• **How to complete this task**
Begin your copy at the line with "ASUS ruksak ROG BP1502G" in the records below and end it at the line with "almost always", restating each line word for word; omit the pictures.

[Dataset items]
--

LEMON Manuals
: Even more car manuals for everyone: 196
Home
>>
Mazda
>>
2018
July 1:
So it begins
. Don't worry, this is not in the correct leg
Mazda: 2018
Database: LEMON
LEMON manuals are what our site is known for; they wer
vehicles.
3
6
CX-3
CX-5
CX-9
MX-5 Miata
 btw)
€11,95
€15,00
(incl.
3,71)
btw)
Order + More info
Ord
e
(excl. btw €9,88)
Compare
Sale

--

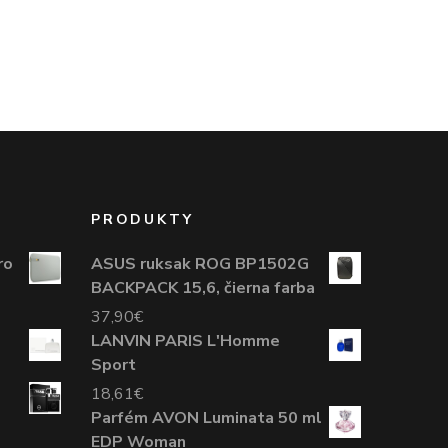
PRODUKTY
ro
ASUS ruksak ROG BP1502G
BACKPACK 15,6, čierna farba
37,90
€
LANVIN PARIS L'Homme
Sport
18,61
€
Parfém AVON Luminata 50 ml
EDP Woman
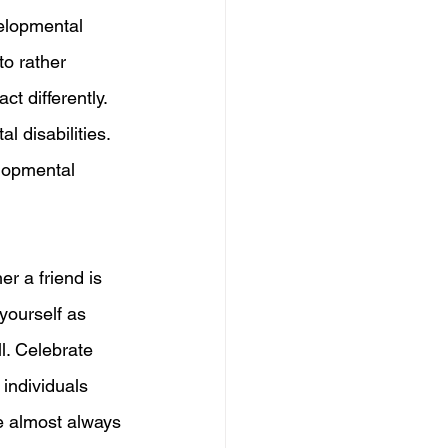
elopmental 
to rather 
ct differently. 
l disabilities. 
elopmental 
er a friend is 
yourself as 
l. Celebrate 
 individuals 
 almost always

--

• **Answer section**
ASUS ruksak ROG BP1502G
BACKPACK 15,6, čierna farba
37,90
€
LANVIN PARIS L'Homme
Sport
18,61
€
Parfém AVON Luminata 50 ml
EDP Woman
elopmental 
to rather 
ct differently. 
l disabilities. 
elopmental 
er a friend is 
yourself as 
l. Celebrate 
 individuals 
 almost always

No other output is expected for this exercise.